As we recall Challenger’s loss 25 years ago, we also may recognize why that accident proved so devastating. There is something deep inside human beings that is satisfied by the prospects of leaving this planet. These great machines hurling humanity in space thrill us in ways few can express effectively. The power of a big rocket’s launch is daunting. Impressive over the television, in person it is overwhelming, even uniquely magical. Novelist Ray Bradbury once commented: “Too many of us have lost the passion and emotion of the remarkable things we’ve done in space. Let us not tear up the future, but rather again heed the creative metaphors that render space travel a religious experience. When the blast of a rocket launch slams you against the wall and all the rust is shaken off your body, you will hear the great shout of the universe and the joyful crying of people who have been changed by what they’ve seen.” No one leaves a space shuttle launch unchanged.
Spaceflight, for all of its technical minutiae, is a deeply spiritual experience that reaches into the depths of the human psyche. While we have long recognized that anything of merit must be achieved through sacrifice, the Challenger accident robbed us of the thrill of spaceflight so innocently embraced beforehand. For now we had witnessed not only the rust being shaken off but also the loss of our colleagues, comrades and friends; they were the best people we had for this trip into the unknown. It dashed the images of the best in the national spirit, for a shuttle launch is, in the words of journalist Greg Easterbrook, “a metaphor of national inspiration: majestic, technologically advanced, produced at dear cost and entrusted with precious cargo, rising above the constraints of the Earth.”
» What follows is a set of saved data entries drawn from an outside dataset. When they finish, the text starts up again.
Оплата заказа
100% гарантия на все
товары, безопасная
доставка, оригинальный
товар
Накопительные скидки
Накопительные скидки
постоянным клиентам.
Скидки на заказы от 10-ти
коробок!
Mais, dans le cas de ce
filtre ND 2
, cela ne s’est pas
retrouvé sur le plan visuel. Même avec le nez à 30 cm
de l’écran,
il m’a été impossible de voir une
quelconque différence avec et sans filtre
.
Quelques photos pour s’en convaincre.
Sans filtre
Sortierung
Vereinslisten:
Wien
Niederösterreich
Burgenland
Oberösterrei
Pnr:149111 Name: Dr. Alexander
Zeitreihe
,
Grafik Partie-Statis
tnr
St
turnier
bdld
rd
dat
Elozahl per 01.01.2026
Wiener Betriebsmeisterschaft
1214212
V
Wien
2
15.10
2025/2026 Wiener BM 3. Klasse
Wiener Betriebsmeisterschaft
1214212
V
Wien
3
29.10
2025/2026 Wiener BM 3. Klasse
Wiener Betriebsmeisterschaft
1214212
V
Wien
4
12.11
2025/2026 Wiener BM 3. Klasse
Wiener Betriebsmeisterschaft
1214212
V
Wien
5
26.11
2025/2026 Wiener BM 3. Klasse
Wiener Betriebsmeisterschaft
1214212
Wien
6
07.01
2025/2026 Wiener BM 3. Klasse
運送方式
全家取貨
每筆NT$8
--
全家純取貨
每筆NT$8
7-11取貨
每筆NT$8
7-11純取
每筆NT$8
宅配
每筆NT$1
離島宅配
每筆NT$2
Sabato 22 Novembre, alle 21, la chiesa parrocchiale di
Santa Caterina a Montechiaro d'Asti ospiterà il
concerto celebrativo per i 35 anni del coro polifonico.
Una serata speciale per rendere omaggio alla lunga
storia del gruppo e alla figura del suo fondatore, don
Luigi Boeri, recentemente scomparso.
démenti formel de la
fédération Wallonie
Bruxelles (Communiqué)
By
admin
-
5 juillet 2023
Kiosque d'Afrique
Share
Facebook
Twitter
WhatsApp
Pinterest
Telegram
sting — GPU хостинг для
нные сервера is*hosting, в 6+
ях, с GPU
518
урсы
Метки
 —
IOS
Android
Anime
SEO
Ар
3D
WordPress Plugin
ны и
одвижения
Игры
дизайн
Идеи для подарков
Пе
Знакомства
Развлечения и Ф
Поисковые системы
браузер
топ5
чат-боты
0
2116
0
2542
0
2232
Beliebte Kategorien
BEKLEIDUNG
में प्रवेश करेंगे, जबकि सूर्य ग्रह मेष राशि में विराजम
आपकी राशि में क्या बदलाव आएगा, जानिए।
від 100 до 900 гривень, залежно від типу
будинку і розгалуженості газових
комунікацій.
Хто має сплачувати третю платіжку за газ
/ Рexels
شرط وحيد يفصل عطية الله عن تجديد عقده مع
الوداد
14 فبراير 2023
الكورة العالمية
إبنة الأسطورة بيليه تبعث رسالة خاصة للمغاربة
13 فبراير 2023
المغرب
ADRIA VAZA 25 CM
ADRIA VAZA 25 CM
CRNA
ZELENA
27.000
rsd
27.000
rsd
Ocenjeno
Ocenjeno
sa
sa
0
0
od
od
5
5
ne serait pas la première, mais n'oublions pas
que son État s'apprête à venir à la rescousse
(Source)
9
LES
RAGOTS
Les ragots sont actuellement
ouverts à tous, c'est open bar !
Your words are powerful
Even as it brought criticism and self-reflection, losing Challenger on that icy January morning 25 years ago also steeled our resolve to continue the adventure. President Reagan said it best that night when he spoke to the nation: “We’ll continue our quest in space. There will be more shuttle flights and more shuttle crews and, yes, more volunteers, more civilians, more teachers in space. Nothing ends here; our hopes and our journeys continue. … The crew of the Space Shuttle Challenger honored us by the manner in which they lived their lives. We will never forget them, nor the last time we saw them, this morning, as they prepared for their journey and waved goodbye and ‘slipped the surly bonds of Earth’ to ‘touch the face of God.’”
Roger D. Launius is a senior curator in the Space History Division of the Smithsonian Institution’s National Air and Space Museum in Washington.